[Opening Data to process section]
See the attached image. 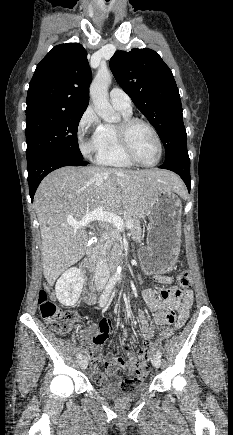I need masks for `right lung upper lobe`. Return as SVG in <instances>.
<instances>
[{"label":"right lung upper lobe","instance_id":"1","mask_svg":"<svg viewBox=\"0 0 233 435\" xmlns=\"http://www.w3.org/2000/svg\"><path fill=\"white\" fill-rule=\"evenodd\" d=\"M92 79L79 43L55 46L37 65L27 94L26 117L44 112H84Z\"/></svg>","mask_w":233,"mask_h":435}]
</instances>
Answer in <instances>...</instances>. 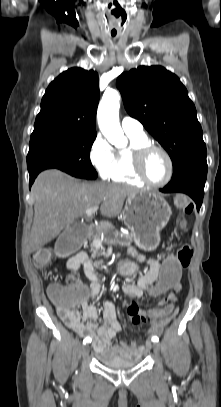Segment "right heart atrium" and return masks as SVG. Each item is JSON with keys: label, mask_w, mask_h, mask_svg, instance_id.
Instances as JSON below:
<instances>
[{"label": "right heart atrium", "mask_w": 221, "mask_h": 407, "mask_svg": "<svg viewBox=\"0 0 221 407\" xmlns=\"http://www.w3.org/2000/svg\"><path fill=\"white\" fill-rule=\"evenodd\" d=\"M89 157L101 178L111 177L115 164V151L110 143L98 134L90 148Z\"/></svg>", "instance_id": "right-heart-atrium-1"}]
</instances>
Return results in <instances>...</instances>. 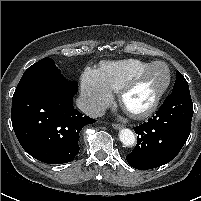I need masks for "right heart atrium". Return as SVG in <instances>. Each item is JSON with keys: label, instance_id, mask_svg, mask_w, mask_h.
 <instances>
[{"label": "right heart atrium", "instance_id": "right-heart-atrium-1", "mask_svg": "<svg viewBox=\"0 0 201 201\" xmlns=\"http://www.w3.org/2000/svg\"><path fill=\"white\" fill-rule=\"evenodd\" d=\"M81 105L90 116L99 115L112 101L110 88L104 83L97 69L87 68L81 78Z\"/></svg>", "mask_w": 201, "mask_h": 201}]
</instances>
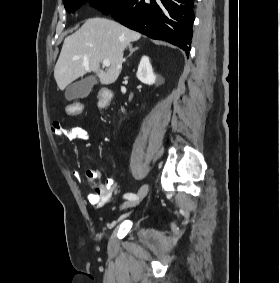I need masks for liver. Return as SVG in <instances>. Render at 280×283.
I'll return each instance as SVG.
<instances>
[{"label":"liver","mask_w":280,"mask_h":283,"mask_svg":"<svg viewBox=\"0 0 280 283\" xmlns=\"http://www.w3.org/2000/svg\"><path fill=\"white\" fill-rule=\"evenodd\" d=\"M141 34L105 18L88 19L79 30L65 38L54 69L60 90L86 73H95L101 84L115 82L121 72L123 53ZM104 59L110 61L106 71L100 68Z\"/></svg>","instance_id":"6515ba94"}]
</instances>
[Closing Data to process section]
◆ Problem ◆
Only the lines starting at the one that holds "I need masks for liver." and ending at the last line of the data belong in your answer. Please set them down exactly and omit the pictures.

◆ Written solution ◆
I need masks for liver. Return as SVG in <instances>. Render at 280×283.
I'll return each instance as SVG.
<instances>
[{"label":"liver","mask_w":280,"mask_h":283,"mask_svg":"<svg viewBox=\"0 0 280 283\" xmlns=\"http://www.w3.org/2000/svg\"><path fill=\"white\" fill-rule=\"evenodd\" d=\"M141 34L105 18L88 19L79 30L65 38L54 69L60 90L86 73H95L101 84L115 82L121 72L123 53ZM104 59L110 61L106 71L100 68Z\"/></svg>","instance_id":"6515ba94"}]
</instances>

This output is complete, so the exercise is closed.